Once upon a time, "reform" meant to improve, generally by removing the potential for corruption. In the 1950s, for example, my father belonged to a Reform Democratic Club in New York that was fighting Tammany Hall.
But somewhere along the line, the word "reform" came to be attached to anything that could be touted as a simplification or streamlining of the system. This goes back at least to the Tax Reform Act of 1986:
http://en.wikipedia.org/wiki/Tax_Reform_Act_of_1986The U.S. Congress passed the Tax Reform Act of 1986 (TRA) (Pub.L. 99-514, 100 Stat. 2085, enacted October 22, 1986) to simplify the income tax code, broaden the tax base and eliminate many tax shelters and other preferences.
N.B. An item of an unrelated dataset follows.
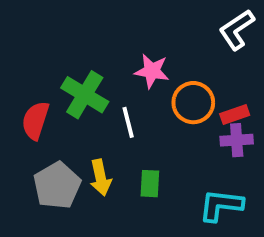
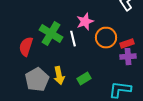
pink star: (152, 71) -> (85, 22), turned -30
white line: (128, 122) -> (73, 39), moved
green rectangle: (150, 184) -> (84, 79), turned 56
Referred to as the second of the two "Reagan tax cuts" (the Kemp-Roth Tax Cut of 1981 being the first), the bill was also officially sponsored by Democrats, Richard Gephardt of Missouri in the House of Representatives and Bill Bradley of New Jersey in the Senate. . . .
The top tax rate was lowered from 50% to 28% while the bottom rate was raised from 11% to 15%. Many lower level tax brackets were consolidated, and the upper income level of the bottom rate (married filing jointly) was increased from $5,720/year to $29,750/year. This package ultimately consolidated tax brackets from fifteen levels of income to four levels of income.
This would be the only time in the history of the U.S. income tax (which dates back to the passage of the Revenue Act of 1862) that the top rate was reduced and the bottom rate increased concomitantly. In addition, capital gains faced the same tax rate as ordinary income. . . .The Act also increased incentives favoring investment in owner-occupied housing relative to rental housing by increasing the Home Mortgage Interest Deduction. . . . To the extent that low-income people may be more likely to live in rental housing than in owner-occupied housing, this provision of the Act could have had the tendency to decrease the new supply of housing accessible to low-income people. The Low-Income Housing Tax Credit was added to the Act to provide some balance and encourage investment in multifamily housing for the poor.
Moreover, interest on consumer loans such as credit card debt were no longer deductible. An existing provision in the tax code, called Income Averaging, which reduced taxes for those only recently making a much higher salary than before, was eliminated (although later partially reinstated, for farmers in 1997 and for fishermen in 2004). The Act, however, increased the personal exemption and standard deduction.